[Saved data entries]
○ ○ ○ ○

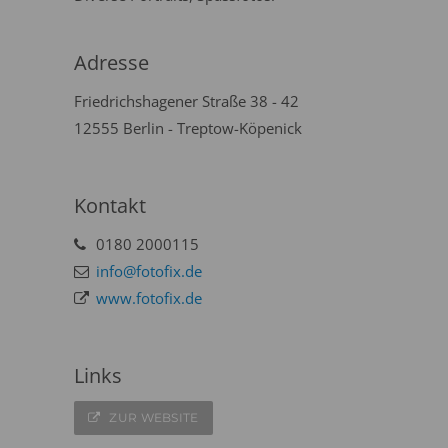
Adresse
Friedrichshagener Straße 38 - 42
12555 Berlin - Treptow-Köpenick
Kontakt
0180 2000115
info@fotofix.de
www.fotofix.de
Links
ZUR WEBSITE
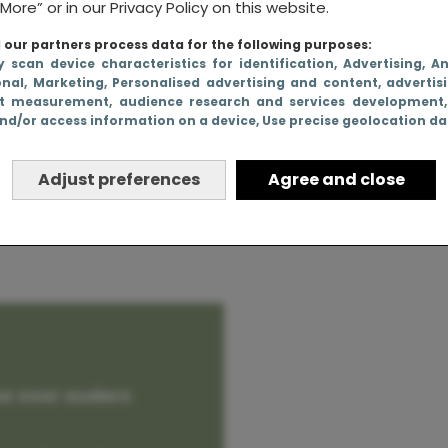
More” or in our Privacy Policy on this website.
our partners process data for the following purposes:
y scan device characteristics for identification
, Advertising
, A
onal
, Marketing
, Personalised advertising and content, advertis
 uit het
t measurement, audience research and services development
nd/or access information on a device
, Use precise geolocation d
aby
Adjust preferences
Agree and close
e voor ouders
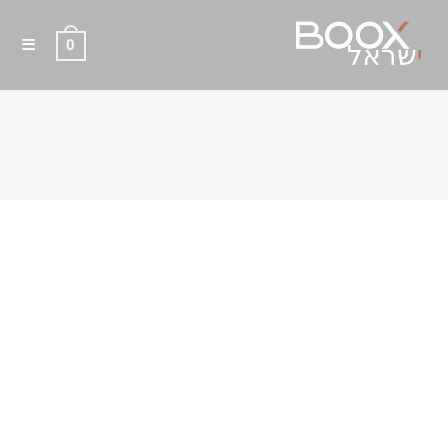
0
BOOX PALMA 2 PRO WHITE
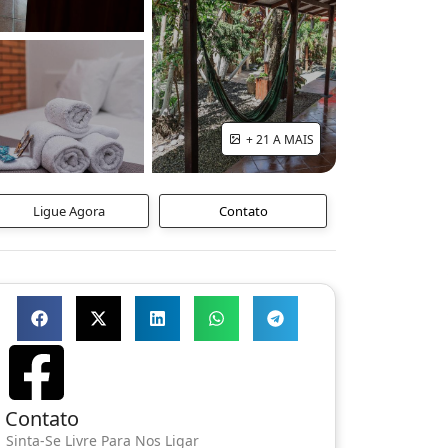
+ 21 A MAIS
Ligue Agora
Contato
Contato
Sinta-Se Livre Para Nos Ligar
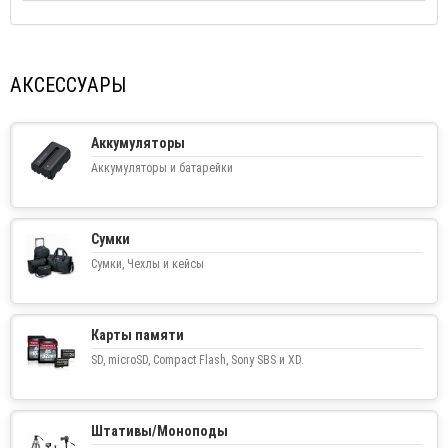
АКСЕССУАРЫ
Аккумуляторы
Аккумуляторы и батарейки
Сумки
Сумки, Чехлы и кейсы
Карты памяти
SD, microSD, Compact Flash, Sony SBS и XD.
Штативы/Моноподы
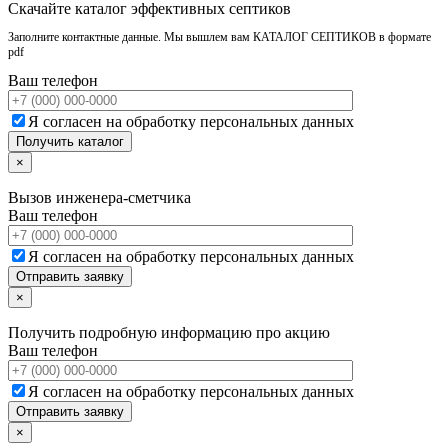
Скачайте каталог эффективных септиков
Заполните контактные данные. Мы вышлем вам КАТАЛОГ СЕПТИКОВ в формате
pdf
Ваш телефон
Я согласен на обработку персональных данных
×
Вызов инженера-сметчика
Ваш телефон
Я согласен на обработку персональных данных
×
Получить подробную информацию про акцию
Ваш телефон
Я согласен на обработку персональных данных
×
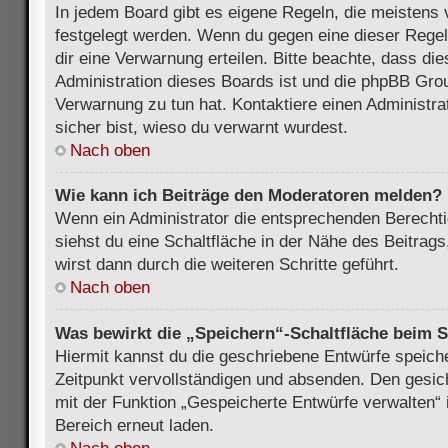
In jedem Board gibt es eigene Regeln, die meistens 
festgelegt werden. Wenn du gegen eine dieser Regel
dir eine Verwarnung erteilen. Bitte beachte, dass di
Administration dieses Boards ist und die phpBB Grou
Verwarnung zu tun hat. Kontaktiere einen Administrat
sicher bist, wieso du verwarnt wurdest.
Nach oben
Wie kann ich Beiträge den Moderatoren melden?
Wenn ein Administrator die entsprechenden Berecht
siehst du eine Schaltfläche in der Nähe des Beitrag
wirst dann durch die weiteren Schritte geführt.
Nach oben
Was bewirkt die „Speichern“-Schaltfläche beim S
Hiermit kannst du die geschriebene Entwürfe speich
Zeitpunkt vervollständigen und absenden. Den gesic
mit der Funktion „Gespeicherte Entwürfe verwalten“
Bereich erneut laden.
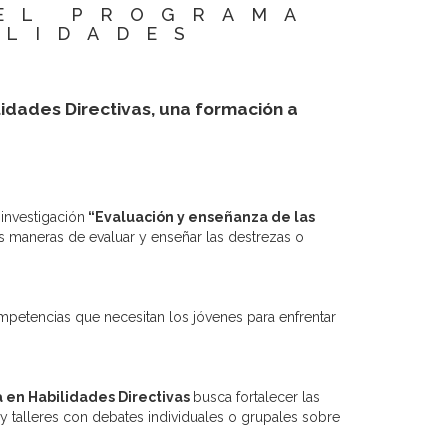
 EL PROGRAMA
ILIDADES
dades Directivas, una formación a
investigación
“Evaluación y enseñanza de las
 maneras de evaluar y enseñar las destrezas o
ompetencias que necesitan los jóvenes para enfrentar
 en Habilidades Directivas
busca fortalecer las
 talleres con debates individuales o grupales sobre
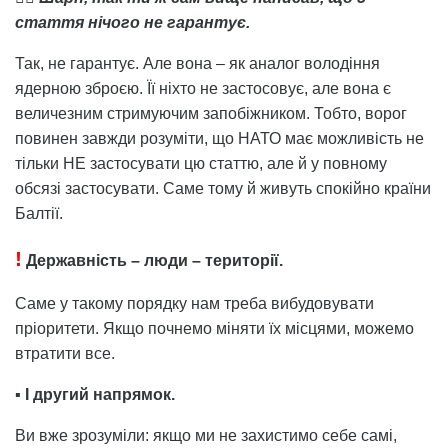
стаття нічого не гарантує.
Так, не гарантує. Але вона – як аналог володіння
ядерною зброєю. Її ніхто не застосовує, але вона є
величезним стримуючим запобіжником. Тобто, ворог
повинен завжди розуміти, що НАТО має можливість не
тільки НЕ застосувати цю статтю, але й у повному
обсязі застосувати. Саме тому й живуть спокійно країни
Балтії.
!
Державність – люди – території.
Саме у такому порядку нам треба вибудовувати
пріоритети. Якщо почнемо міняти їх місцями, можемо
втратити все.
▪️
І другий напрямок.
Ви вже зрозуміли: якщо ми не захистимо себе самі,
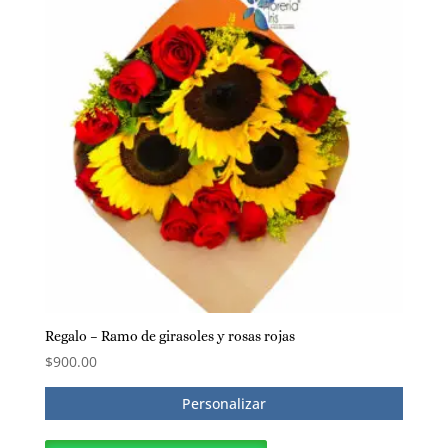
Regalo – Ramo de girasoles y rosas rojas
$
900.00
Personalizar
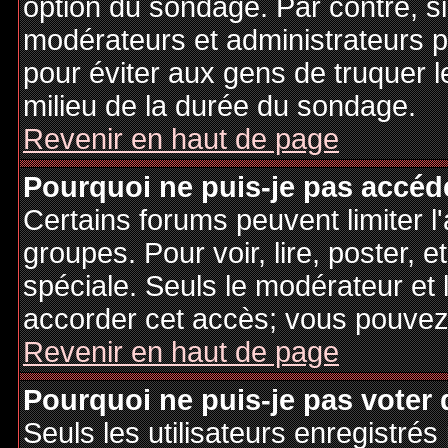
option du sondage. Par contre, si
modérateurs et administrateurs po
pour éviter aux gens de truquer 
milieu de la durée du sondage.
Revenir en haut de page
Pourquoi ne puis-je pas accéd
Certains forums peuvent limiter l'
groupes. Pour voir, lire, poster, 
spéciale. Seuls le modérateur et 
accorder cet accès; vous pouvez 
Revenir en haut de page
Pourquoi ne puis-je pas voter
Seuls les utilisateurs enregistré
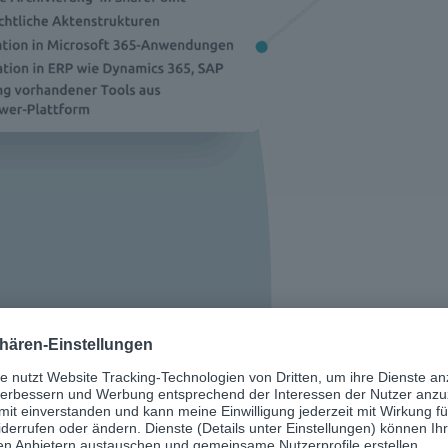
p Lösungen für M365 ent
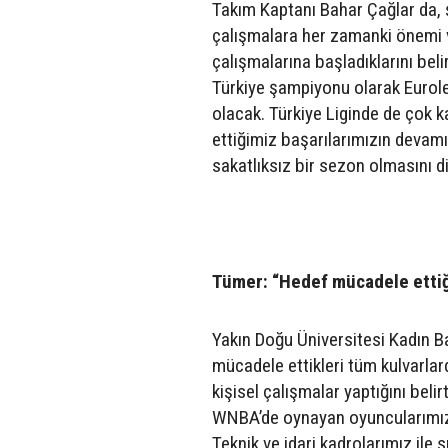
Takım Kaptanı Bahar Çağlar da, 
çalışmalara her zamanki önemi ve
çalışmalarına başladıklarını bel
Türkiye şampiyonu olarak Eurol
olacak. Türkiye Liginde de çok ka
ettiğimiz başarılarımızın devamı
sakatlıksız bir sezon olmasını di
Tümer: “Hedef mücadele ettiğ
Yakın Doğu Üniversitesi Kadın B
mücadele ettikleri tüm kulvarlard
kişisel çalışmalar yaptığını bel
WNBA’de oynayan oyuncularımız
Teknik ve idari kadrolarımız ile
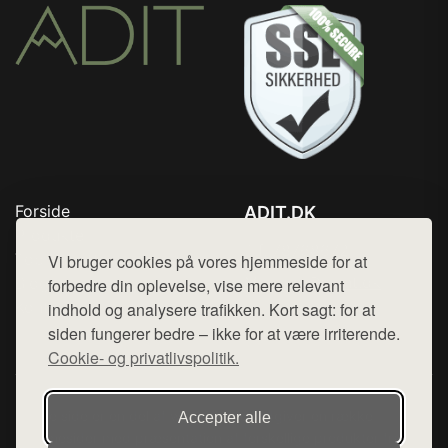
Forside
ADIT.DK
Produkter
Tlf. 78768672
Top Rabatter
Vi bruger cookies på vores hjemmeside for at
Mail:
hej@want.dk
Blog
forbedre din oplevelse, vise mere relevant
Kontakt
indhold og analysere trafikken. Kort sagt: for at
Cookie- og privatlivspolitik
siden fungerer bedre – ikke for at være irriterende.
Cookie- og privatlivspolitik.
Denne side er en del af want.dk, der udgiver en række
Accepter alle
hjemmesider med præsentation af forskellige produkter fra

○ ○ ○ ○

## Your instructions:
With the pictures omitted, set down each line exactly, starting at the first line of the records above and ending with the line that contains "Zeitpunkt vervollständigen und".

## The completed task:
Adresse
Friedrichshagener Straße 38 - 42
12555 Berlin - Treptow-Köpenick
Kontakt
0180 2000115
info@fotofix.de
www.fotofix.de
Links
ZUR WEBSITE
More” or in our Privacy Policy on this website.
our partners process data for the following purposes:
y scan device characteristics for identification
, Advertising
, A
onal
, Marketing
, Personalised advertising and content, advertis
 uit het
t measurement, audience research and services development
nd/or access information on a device
, Use precise geolocation d
aby
Adjust preferences
Agree and close
e voor ouders
0
BOOX PALMA 2 PRO WHITE
+ 21 A MAIS
Ligue Agora
Contato
Contato
Sinta-Se Livre Para Nos Ligar
АКСЕССУАРЫ
Аккумуляторы
Аккумуляторы и батарейки
Сумки
Сумки, Чехлы и кейсы
Карты памяти
SD, microSD, Compact Flash, Sony SBS и XD.
Штативы/Моноподы
Скачайте каталог эффективных септиков
Заполните контактные данные. Мы вышлем вам КАТАЛОГ СЕПТИКОВ в формате
pdf
Ваш телефон
Я согласен на обработку персональных данных
×
Вызов инженера-сметчика
Ваш телефон
Я согласен на обработку персональных данных
×
Получить подробную информацию про акцию
Ваш телефон
Я согласен на обработку персональных данных
×
In jedem Board gibt es eigene Regeln, die meistens 
festgelegt werden. Wenn du gegen eine dieser Regel
dir eine Verwarnung erteilen. Bitte beachte, dass di
Administration dieses Boards ist und die phpBB Grou
Verwarnung zu tun hat. Kontaktiere einen Administrat
sicher bist, wieso du verwarnt wurdest.
Nach oben
Wie kann ich Beiträge den Moderatoren melden?
Wenn ein Administrator die entsprechenden Berecht
siehst du eine Schaltfläche in der Nähe des Beitrag
wirst dann durch die weiteren Schritte geführt.
Nach oben
Was bewirkt die „Speichern“-Schaltfläche beim S
Hiermit kannst du die geschriebene Entwürfe speich
Zeitpunkt vervollständigen und absenden. Den gesic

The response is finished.